It works but it is very slow (5000 csv takes like 5 hours) so I came up with optimized code - my idea was to read all (5000 csv) files into memory first and then do processing (looking for value and exporting it).

With 10 test .csv files it worked great (11x times faster than original code). But with 5'000 .csv files, it is 6x slower than original code.

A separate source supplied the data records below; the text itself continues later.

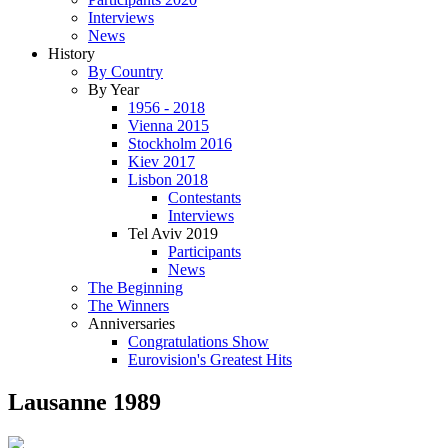
Interviews
News
History
By Country
By Year
1956 - 2018
Vienna 2015
Stockholm 2016
Kiev 2017
Lisbon 2018
Contestants
Interviews
Tel Aviv 2019
Participants
News
The Beginning
The Winners
Anniversaries
Congratulations Show
Eurovision's Greatest Hits
Lausanne 1989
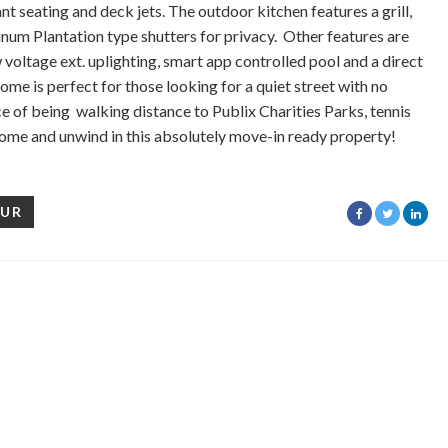
t seating and deck jets. The outdoor kitchen features a grill,
inum Plantation type shutters for privacy. Other features are
 voltage ext. uplighting, smart app controlled pool and a direct
me is perfect for those looking for a quiet street with no
of being walking distance to Publix Charities Parks, tennis
ome and unwind in this absolutely move-in ready property!
OUR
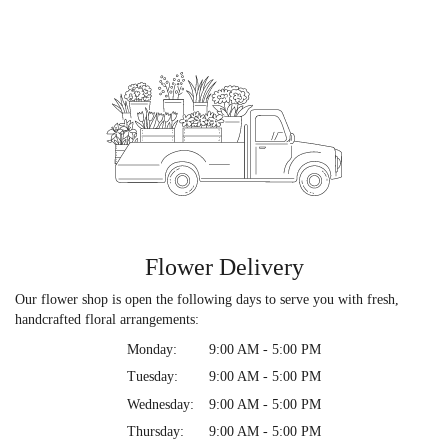
Flower Delivery
Our flower shop is open the following days to serve you with fresh,
handcrafted floral arrangements:
Monday:
9:00 AM - 5:00 PM
Tuesday:
9:00 AM - 5:00 PM
Wednesday:
9:00 AM - 5:00 PM
Thursday:
9:00 AM - 5:00 PM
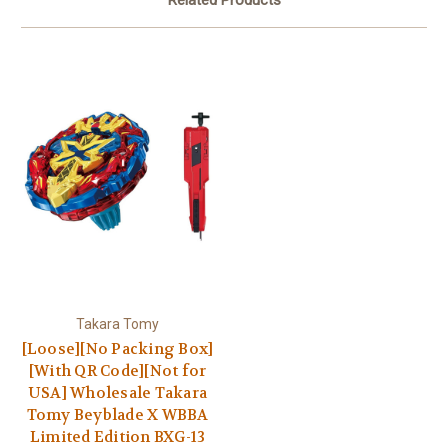
Takara Tomy
[Loose][No Packing Box]
[With QR Code][Not for
USA] Wholesale Takara
Tomy Beyblade X WBBA
Limited Edition BXG-13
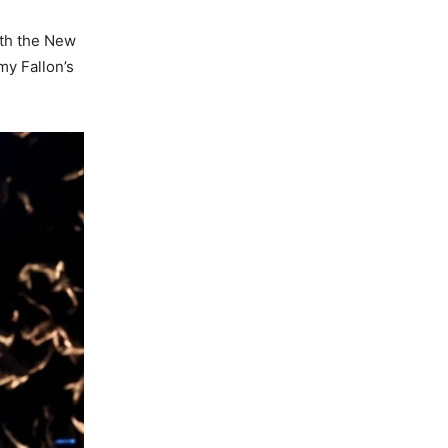
oth the New
my Fallon’s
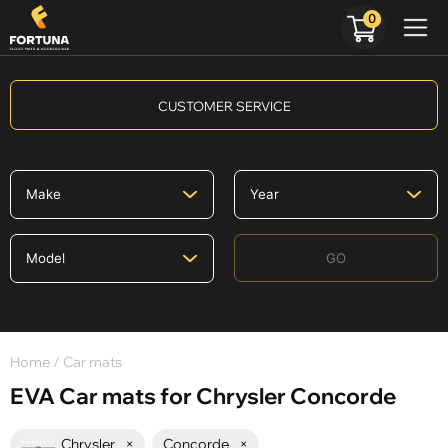
0
CUSTOMER SERVICE
GO
Home
/ Car mats
EVA Car mats for Chrysler Concorde
Chrysler
×
Concorde
×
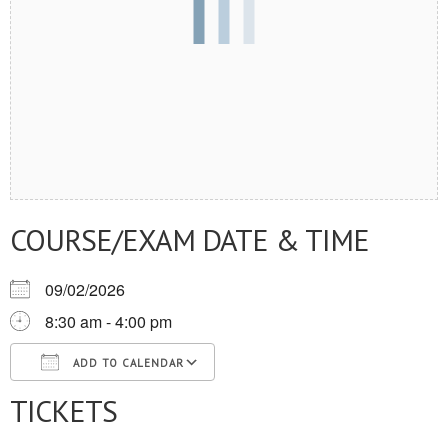
COURSE/EXAM DATE & TIME
09/02/2026
8:30 am - 4:00 pm
ADD TO CALENDAR
TICKETS
Download ICS
Google Calendar
iCalendar
Office 365
Outlook Live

I have already increased memory to 32GB for powershell (have 256GB in total) and also increased variable limit from 4096 to 32768 due to the dynamically generated variables.

Do you have any idea why my code works really good with only 10 csv files but is way slower with 5000 csv files?

Original (slow) code was opening csv every time it goes through the loop, the new (fast) code is loading them at once and them in loop, it is just loading csv from memory.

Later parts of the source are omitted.